Mabra legislative update


Here is a report released Tuesday by state Rep. Ronnie Mabra.

“This week will be the final week of the 2016 legislative session. On Thursday, March 24, we will convene one final time this session for legislative day 40, or ‘sine die,’ the last day we have to pass any legislation this year. While the end is near, there is still work to be done and many issues to be considered, and your input on these issues is very important to me. My colleagues and I will work long hours every day this week to ensure that we are doing what is best for Georgia and its citizens. If you are following legislation that you would like to see passed, or if you have any questions about the bills that the General Assembly has considered this session, please do not hesitate to reach out to me. Your input will help guide my decisions during this crucial time, and I appreciate all of your feedback.

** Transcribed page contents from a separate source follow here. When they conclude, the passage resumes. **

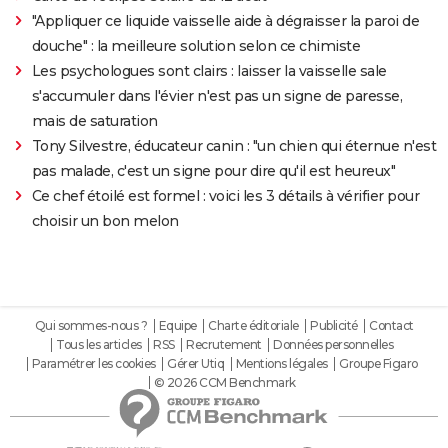
"Appliquer ce liquide vaisselle aide à dégraisser la paroi de
douche" : la meilleure solution selon ce chimiste
Les psychologues sont clairs : laisser la vaisselle sale
s'accumuler dans l'évier n'est pas un signe de paresse,
mais de saturation
Tony Silvestre, éducateur canin : "un chien qui éternue n'est
pas malade, c'est un signe pour dire qu'il est heureux"
Ce chef étoilé est formel : voici les 3 détails à vérifier pour
choisir un bon melon
Qui sommes-nous ?
Equipe
Charte éditoriale
Publicité
Contact
Tous les articles
RSS
Recrutement
Données personnelles
Paramétrer les cookies
Gérer Utiq
Mentions légales
Groupe Figaro
© 2026 CCM Benchmark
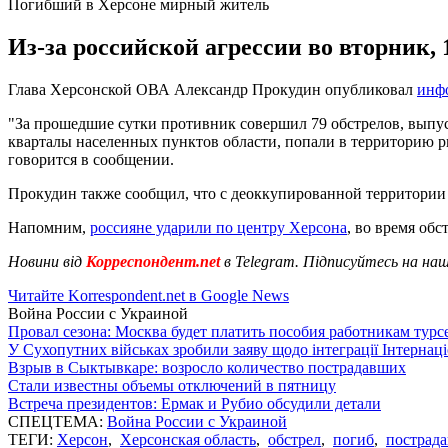
Погибший в Херсоне мирный житель
Из-за российской агрессии во вторник, 
Глава Херсонской ОВА Александр Прокудин опубликовал
инф
"За прошедшие сутки противник совершил 79 обстрелов, выпус
кварталы населенных пунктов области, попали в территорию рын
говорится в сообщении.
Прокудин также сообщил, что с деоккупированной территории 
Напомним,
россияне ударили по центру Херсона
, во время обс
Новини від
Корреспондент.net
в Telegram. Підписуйтесь на на
Читайте Korrespondent.net в Google News
Война России с Украиной
Провал сезона: Москва будет платить пособия работникам тур
У Сухопутних військах зробили заяву щодо інтеграції Інтернац
Взрыв в Сыктывкаре: возросло количество пострадавших
Стали известны объемы отключений в пятницу
Встреча президентов: Ермак и Рубио обсудили детали
СПЕЦТЕМА:
Война России с Украиной
ТЕГИ:
Херсон
,
Херсонская область
,
обстрел
,
погиб
,
пострад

“Tomorrow, the House reconvenes for day 39 of the 2016 legislative session. We have a busy legislative agenda for this week, both on the House floor and in committee meetings to continue to vote on and review legislation. With day 40 right around the corner, many more House and Senate bills received final passage last week and are now on their way to Governor Deal’s desk for consideration.

“My bill, HB 804, Fifth Judgeship to Clayton County, will add a fifth judge to the superior courts of the Clayton Judicial Circuit. The additional judge will be appointed by the Governor for a term beginning July 1, 2016 and continues through December 31, 2018. The Clayton Judicial Circuit is also empowered to appoint an additional court reporter. Last Thursday, HB 804 passed the Senate by vote of 53-1. It is now ready for the Governor’s desk.

“HB 531, ‘Long Arm’ statute bill,  is stuck in the Senate Rules Committee; in order for the bill to be heard on the Senate floor, it must pass the Rules Committee.

“The House passed a measure last week to toughen the penalties for criminals who commit domestic violence in Georgia. Senate Bill 193 would make it a felony if a person commits family violence and has a previous conviction for family violence battery in Georgia, or in any other state. Prosecutors would be able to issue repeat family violence offenders a felony instead of another misdemeanor, closing a loophole that previously allowed some offenders to receive misdemeanor charges upon their second family battery conviction. The bill would also make the crime punishable by one to five years in prison.  This legislation would strengthen our judicial system and punish violent, serial criminals, while also protecting those who they seek to harm.

“We also passed another bill to keep Georgians safe in Senate Bill 367, a comprehensive update to Georgia’s criminal justice reform legislation. SB 367 would expand Georgia’s accountability courts to include “operating under the influence” court divisions as an alternative to the traditional justice system with the ultimate goal of reducing recidivism rates. Any court with jurisdiction over DUI or boating under the influence cases would be able to create a division of their courts to handle those cases. Similarly, any juvenile court would be able to create a “family treatment” court division to address issues within families through court intervention and the reduction of dependency. The goal of a family treatment court would be to reduce alcohol or drug abuse and addiction in child dependency proceedings; improve outcomes for families when dependency is based on alcohol or drug use and addiction; increase the personal, familial and societal accountability of defendants in child dependency proceedings; and promote effective intervention and use of resources among child welfare personnel, law enforcement, treatment providers, community agencies, and the courts.

“SB 367 would also allow the Department of Corrections and the Department of Juvenile Justice to operate charter schools within state juvenile justice facilities under the control of the State Charter School Commission to allow children who are incarcerated to continue to receive an education. Furthermore, individuals who have a suspended license as a result of a criminal conviction would be able to  receive their license sooner under SB 367 by allowing time spent in prison to count toward license suspension time. The bill would also add court-mandated activities such as attending programs, treatment, and accountability court to the list of limited driving exemptions for drivers with limited driving permits. SB 367 would change the Georgia First Offender Statute to allow courts to set a date at when a defendant would be exonerated of guilt and have their criminal record restricted as long as the defendant successfully complies with the sentence and does not receive future convictions. The bill also updates probation stipulations if an individual fails to pay a fine or report to their probation officer and will now include a scheduled hearing in court.

“The legislation would also let inmates who have served sentences for certain drug-related offenses or repeat offenders of nonviolent felonies be eligible for parole if they had no convictions for violent felonies; completed at least six years of their total sentence; were considered a low risk for recidivism; earned a high school diploma; and had no serious disciplinary violations in the past 12 months in jail. Those convicted of felony drug convictions would now be allowed to apply for Supplemental Nutrition Assistance Program (SNAP) benefits upon their release to help ease the transition to re-entry. Finally, the bill would prohibit professional licensing boards from refusing to license an individual because of an arrest or conviction of a felony unless it directly related to the occupation they were attempting to be licensed.”